Se veía ahora recorriendo unas calles conocidas de una ciudad desconocida. Inundado de un odio inconmensurable, golpeaba los nudillos contra los muros con delicadeza y esquivaba al gentío con gestos amables. El mismo odioso fuego negro ardía en su interior, consumiendo sus órganos y negándole todo su sentido a todas las estructuras mentales y sociales y morales que había estado alimentando. Lo hizo, lo hizo porque sentía que tenía que hacerlo. Lo hizo porque debía hacerlo y porque, en realidad, no podía no hacerlo. Y, por supuesto, no podía no odiarse por haberlo hecho. Un pequeño sacrificio al caos, a la locura, a la mórbida obsesión del dolor por ahogarse en su propio vómito. Lo hizo y miró directamente a la faz de la depravación. Al salir de aquel lugar, el páramo le sonrió y lo abrazó con brazos cálidos y enfermizos, portando en su sonrisa la sombra de la alegría. Ahora era libre. Se había liberado. El sufrimiento había caído por su propio etéreo peso, había colapsado y le había dejado solo frente a su miseria y las consecuencias de sus actos. "Bueno, el mundo es muy grande". Desde luego, padre, desde luego que sí. Seguiré buscando, he de seguir buscando. Sé que algún día la encontraré. Pero mientras tanto y hasta entonces, me queda sentarme a contemplar las luces y sombras del páramo. Es un sol blanquecino sobre una tierra gris y cansada, sí, pero, ¿está amaneciendo o está atardeciendo?
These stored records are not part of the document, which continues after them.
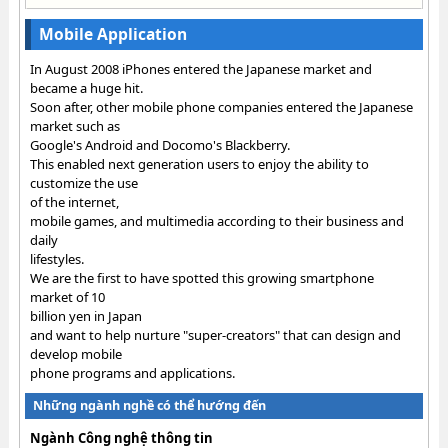
Mobile Application
In August 2008 iPhones entered the Japanese market and
became a huge hit.
Soon after, other mobile phone companies entered the Japanese
market such as
Google's Android and Docomo's Blackberry.
This enabled next generation users to enjoy the ability to
customize the use
of the internet,
mobile games, and multimedia according to their business and
daily
lifestyles.
We are the first to have spotted this growing smartphone
market of 10
billion yen in Japan
and want to help nurture "super-creators" that can design and
develop mobile
phone programs and applications.
Những ngành nghề có thể hướng đến
Ngành Công nghệ thông tin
No es un detalle importante, no es un misterio demasiado grande, es una incógnita, es solo otro pequeño misterio más añadido a los miles de pequeños misterios que entorpecen nuestro avance. No importa, tiene solución, aunque no esté a mi alcance hoy. Tal vez nunca lo esté, pero si algún día lo consigo comprender, intentaré utilizarlo como mejor pueda, no hay más consuelo en esto. Ahí sigue, esperando. Ahí sigue, contemplando. Y ahí seguimos, sufriendo.